TASK INPUT
=-=-=-=-=

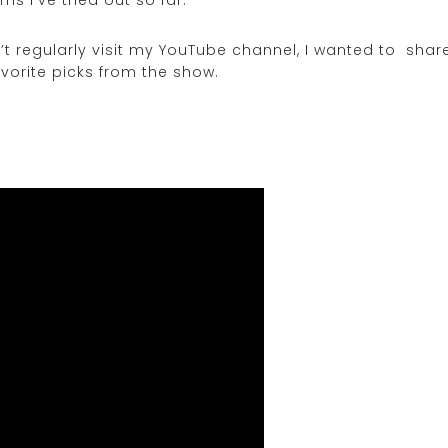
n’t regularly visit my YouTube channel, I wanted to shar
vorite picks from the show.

=-=-=-=-=

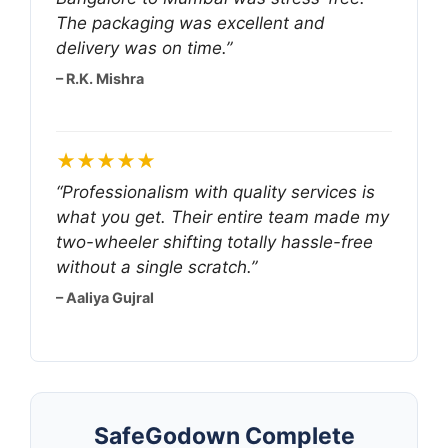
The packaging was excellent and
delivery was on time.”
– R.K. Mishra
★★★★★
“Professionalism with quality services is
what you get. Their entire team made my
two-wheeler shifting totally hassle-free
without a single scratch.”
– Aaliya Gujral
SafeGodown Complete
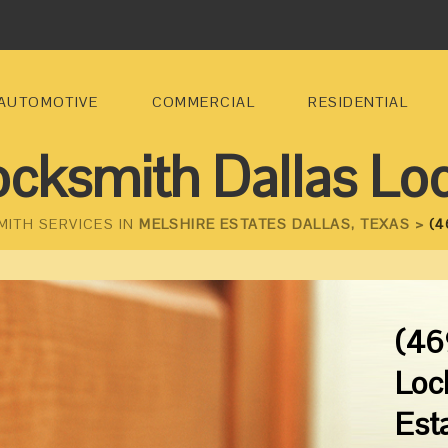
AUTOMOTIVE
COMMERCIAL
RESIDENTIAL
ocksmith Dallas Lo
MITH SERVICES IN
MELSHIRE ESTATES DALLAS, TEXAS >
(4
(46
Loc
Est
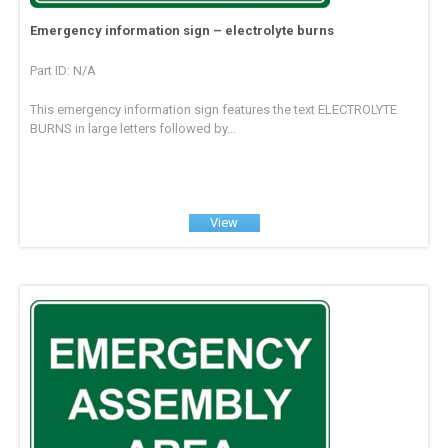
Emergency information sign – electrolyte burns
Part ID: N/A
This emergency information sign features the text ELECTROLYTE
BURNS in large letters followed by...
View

=-=-=-=-=

All lines above from the line with "n’t regularly visit" through the line with "vorite picks from the show.", both included, are to be set down exactly, with nothing else.

n’t regularly visit my YouTube channel, I wanted to shar
vorite picks from the show.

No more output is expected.